Задернем занавес над наступившей потом печальной сценой. Кто видел смерть близких, дорогих ему людей, знает, как тяжелы подобные часы!

Часть третья

I

Пока предали земле останки того, кого называли на ней Ранеевым смерть пощадила черты доброго лица его. Казалось, он наслаждался приятным сном. И пора ему было отдохнуть от тяжелого пути, по которому он шел, от всех житейских потрясений, которыми жизнь его была столько раз надломлена. Предстояло Лизе справить похороны, хоть скромные, но приличные; одно место на кладбище стоило довольно дорого. Заработанных ею билетов за уроки было немного, они не могли пополнить и четвертой доли расходов. К горестному чувству о потере отца присоединились обычные в этом случае заботы о погребении его. Можно вообразить, в каком затруднительном положении она находилась.

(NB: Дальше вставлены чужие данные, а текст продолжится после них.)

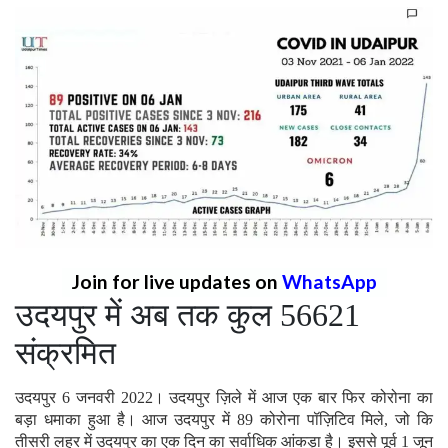
Join for live updates on
WhatsApp
उदयपुर में अब तक कुल 56621
संक्रमित
उदयपुर 6 जनवरी 2022। उदयपुर ज़िले में आज एक बार फिर कोरोना का
बड़ा धमाका हुआ है। आज उदयपुर में 89 कोरोना पॉज़िटिव मिले, जो कि
तीसरी लहर में उदयपुर का एक दिन का सर्वाधिक आंकड़ा है। इससे पूर्व 1 जून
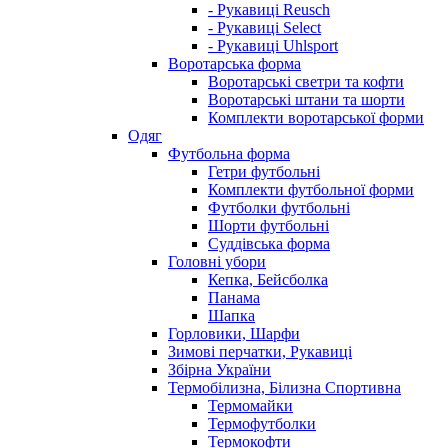
- Рукавиці Reusch
- Рукавиці Select
- Рукавиці Uhlsport
Воротарська форма
Воротарські светри та кофти
Воротарські штани та шорти
Комплекти воротарської форми
Одяг
Футбольна форма
Гетри футбольні
Комплекти футбольної форми
Футболки футбольні
Шорти футбольні
Суддівська форма
Головні убори
Кепка, Бейсболка
Панама
Шапка
Горловики, Шарфи
Зимові перчатки, Рукавиці
Збірна України
Термобілизна, Білизна Спортивна
Термомайки
Термофутболки
Термокофти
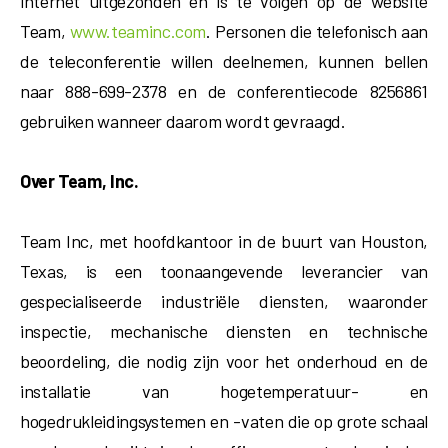
internet uitgezonden en is te volgen op de website
Team,
www.teaminc.com
. Personen die telefonisch aan
de teleconferentie willen deelnemen, kunnen bellen
naar 888-699-2378 en de conferentiecode 8256861
gebruiken wanneer daarom wordt gevraagd.
Over Team, Inc.
Team Inc, met hoofdkantoor in de buurt van Houston,
Texas, is een toonaangevende leverancier van
gespecialiseerde industriële diensten, waaronder
inspectie, mechanische diensten en technische
beoordeling, die nodig zijn voor het onderhoud en de
installatie van hogetemperatuur- en
hogedrukleidingsystemen en -vaten die op grote schaal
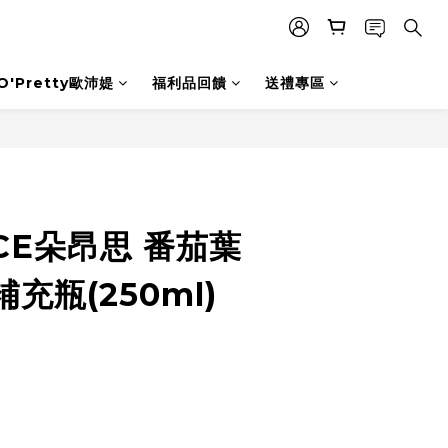
O'Pretty歐沛媞
福利品回饋
送禮專區
CE朵昂思 番茄葉
充瓶(250ml)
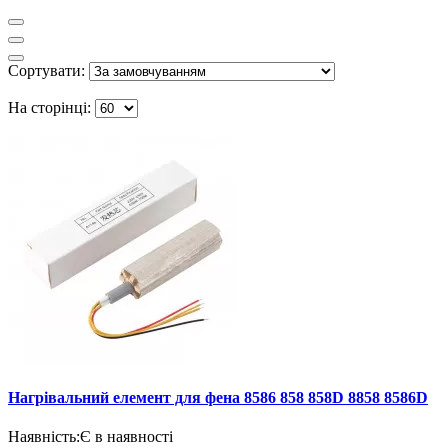
Сортувати:
На сторінці:
Нагрівальний елемент для фена 8586 858 858D 8858 8586D
Наявність:
Є в наявності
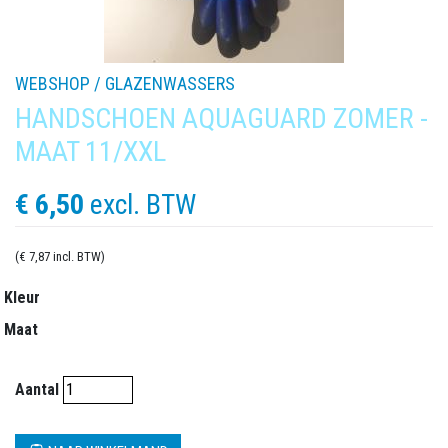
WEBSHOP /
GLAZENWASSERS
HANDSCHOEN AQUAGUARD ZOMER -
MAAT 11/XXL
€ 6,50
excl. BTW
(€ 7,87 incl. BTW)
Kleur
Maat
Aantal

Сердце Тони спешило выручить ее.

Сурмин как друг покойника осторожно намекнул было через Тони о денежных услугах.

– Благодарю вас, – сказала она, принимая его в своей комнате на мезонине, как и всех, кто имел в это время дело до ее подруги, – деньги у нас есть, но от дружеских ваших услуг не откажемся. Мы попросим вас заняться покупкой и устройством всего, что нужно для приличных похорон. Лизе не до того, а я не сумею распорядиться. Не откажитесь, Андрей Иванович, вы такие добрые.